:: Work item ::
Please provide the entries below again, word for word.

(Pixel coordinate grounding data)
---------------

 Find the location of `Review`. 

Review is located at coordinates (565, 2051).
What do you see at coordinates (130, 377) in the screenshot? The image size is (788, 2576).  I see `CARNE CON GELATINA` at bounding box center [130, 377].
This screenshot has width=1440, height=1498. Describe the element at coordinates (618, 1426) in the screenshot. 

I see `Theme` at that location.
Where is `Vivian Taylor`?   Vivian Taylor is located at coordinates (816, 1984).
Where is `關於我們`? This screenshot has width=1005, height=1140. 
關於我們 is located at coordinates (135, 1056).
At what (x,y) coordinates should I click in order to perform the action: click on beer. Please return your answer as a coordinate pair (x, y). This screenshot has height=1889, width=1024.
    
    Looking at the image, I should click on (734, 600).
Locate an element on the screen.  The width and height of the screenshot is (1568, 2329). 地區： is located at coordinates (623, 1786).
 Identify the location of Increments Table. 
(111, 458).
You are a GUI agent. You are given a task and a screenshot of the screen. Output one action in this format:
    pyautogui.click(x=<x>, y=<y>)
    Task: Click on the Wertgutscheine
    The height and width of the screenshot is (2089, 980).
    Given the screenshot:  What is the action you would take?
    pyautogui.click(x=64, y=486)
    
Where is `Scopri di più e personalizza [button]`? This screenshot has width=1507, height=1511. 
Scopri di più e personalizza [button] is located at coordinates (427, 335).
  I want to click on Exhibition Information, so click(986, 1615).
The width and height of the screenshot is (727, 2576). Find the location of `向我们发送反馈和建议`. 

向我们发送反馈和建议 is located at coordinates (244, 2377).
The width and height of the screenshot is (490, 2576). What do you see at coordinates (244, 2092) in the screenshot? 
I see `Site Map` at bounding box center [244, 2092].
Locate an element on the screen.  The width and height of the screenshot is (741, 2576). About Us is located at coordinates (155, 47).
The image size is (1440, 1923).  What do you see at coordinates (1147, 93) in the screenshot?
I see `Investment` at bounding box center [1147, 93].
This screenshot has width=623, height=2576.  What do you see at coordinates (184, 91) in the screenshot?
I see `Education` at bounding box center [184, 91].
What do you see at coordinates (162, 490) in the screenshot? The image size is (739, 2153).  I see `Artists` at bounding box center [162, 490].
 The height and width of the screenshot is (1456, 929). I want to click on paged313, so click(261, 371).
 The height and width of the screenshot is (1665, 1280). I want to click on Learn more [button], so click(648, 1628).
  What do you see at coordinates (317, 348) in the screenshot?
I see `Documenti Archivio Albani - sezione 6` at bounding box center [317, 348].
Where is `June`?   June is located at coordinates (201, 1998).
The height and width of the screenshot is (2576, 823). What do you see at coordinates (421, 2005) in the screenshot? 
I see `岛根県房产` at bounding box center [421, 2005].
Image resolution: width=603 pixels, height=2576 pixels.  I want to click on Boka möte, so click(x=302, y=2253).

---------------

:: Result of the task ::
 Find the location of `Review`. 

Review is located at coordinates (565, 2051).
What do you see at coordinates (130, 377) in the screenshot? The image size is (788, 2576).  I see `CARNE CON GELATINA` at bounding box center [130, 377].
This screenshot has width=1440, height=1498. Describe the element at coordinates (618, 1426) in the screenshot. 

I see `Theme` at that location.
Where is `Vivian Taylor`?   Vivian Taylor is located at coordinates (816, 1984).
Where is `關於我們`? This screenshot has width=1005, height=1140. 
關於我們 is located at coordinates (135, 1056).
At what (x,y) coordinates should I click in order to perform the action: click on beer. Please return your answer as a coordinate pair (x, y). This screenshot has height=1889, width=1024.
    
    Looking at the image, I should click on (734, 600).
Locate an element on the screen.  The width and height of the screenshot is (1568, 2329). 地區： is located at coordinates (623, 1786).
 Identify the location of Increments Table. 
(111, 458).
You are a GUI agent. You are given a task and a screenshot of the screen. Output one action in this format:
    pyautogui.click(x=<x>, y=<y>)
    Task: Click on the Wertgutscheine
    The height and width of the screenshot is (2089, 980).
    Given the screenshot:  What is the action you would take?
    pyautogui.click(x=64, y=486)
    
Where is `Scopri di più e personalizza [button]`? This screenshot has width=1507, height=1511. 
Scopri di più e personalizza [button] is located at coordinates (427, 335).
  I want to click on Exhibition Information, so click(986, 1615).
The width and height of the screenshot is (727, 2576). Find the location of `向我们发送反馈和建议`. 

向我们发送反馈和建议 is located at coordinates (244, 2377).
The width and height of the screenshot is (490, 2576). What do you see at coordinates (244, 2092) in the screenshot? 
I see `Site Map` at bounding box center [244, 2092].
Locate an element on the screen.  The width and height of the screenshot is (741, 2576). About Us is located at coordinates (155, 47).
The image size is (1440, 1923).  What do you see at coordinates (1147, 93) in the screenshot?
I see `Investment` at bounding box center [1147, 93].
This screenshot has width=623, height=2576.  What do you see at coordinates (184, 91) in the screenshot?
I see `Education` at bounding box center [184, 91].
What do you see at coordinates (162, 490) in the screenshot? The image size is (739, 2153).  I see `Artists` at bounding box center [162, 490].
 The height and width of the screenshot is (1456, 929). I want to click on paged313, so click(261, 371).
 The height and width of the screenshot is (1665, 1280). I want to click on Learn more [button], so click(648, 1628).
  What do you see at coordinates (317, 348) in the screenshot?
I see `Documenti Archivio Albani - sezione 6` at bounding box center [317, 348].
Where is `June`?   June is located at coordinates (201, 1998).
The height and width of the screenshot is (2576, 823). What do you see at coordinates (421, 2005) in the screenshot? 
I see `岛根県房产` at bounding box center [421, 2005].
Image resolution: width=603 pixels, height=2576 pixels.  I want to click on Boka möte, so click(x=302, y=2253).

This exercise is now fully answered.